This function does three things. First, it sends signal 0 to check if the process exists. Second, it reads /proc/<pid>/status to get the process name and state. Third, it counts entries in /proc/<pid>/fd to find the number of open file descriptors.

The bug: os.FindProcess always succeeds

Here is a version that tries to use os.FindProcess to check if a process exists.

package main

import (
	"fmt"
	"os"
	"strconv"
)

func checkProcessBroken(pid int) error {
	// BUG: os.FindProcess on Linux ALWAYS returns a non-nil Process
	// It does not check if the process actually exists
	proc, err := os.FindProcess(pid)
	if err != nil {
		return fmt.Errorf("process %d not found", pid)
	}

	fmt.Printf("Found process: %+v\n", proc)
	return nil
}

func main() {
	pid := 99999999 // almost certainly does not exist
	if len(os.Args) > 1 {
		pid, _ = strconv.Atoi(os.Args[1])
	}

	err := checkProcessBroken(pid)
	if err != nil {
		fmt.Println("Process not found")
	} else {
		fmt.Println("Process found!")
		// Output: Process found!
		// This is WRONG. PID 99999999 does not exist.
	}
}

On Linux, os.FindProcess always returns a valid Process struct and a nil error, regardless of whether the PID exists. It is designed this way because on Unix systems, FindProcess is just a wrapper that stores the PID. It does not perform any system call to verify the process.

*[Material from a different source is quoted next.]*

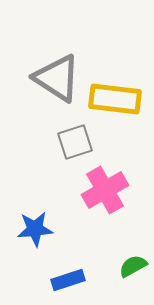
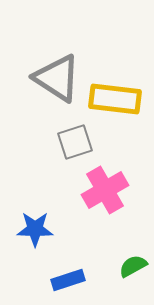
blue star: rotated 6 degrees clockwise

This means your health check will always report “process found” for any PID, even completely nonexistent ones.

The fix

Use syscall.Kill with signal 0. This actually makes a system call.

func checkProcessFixed(pid int) error {
	err := syscall.Kill(pid, 0)
	if err == nil {
		return nil // process exists and we have permission
	}

	if err == syscall.ESRCH {
		return fmt.Errorf("process %d does not exist", pid)
	}

	if err == syscall.EPERM {
		// Process exists but we do not have permission to signal it.
		// This still means the process is alive.
		return nil
	}

	return fmt.Errorf("unexpected error checking process %d: %w", pid, err)
}

syscall.Kill(pid, 0) sends signal 0, which does nothing to the process but returns an error if the process does not exist. The kernel returns ESRCH (no such process) if the PID is not found. It returns EPERM (permission denied) if the process exists but you do not have permission to signal it. EPERM means the process IS alive. You just cannot kill it. That is still a successful health check.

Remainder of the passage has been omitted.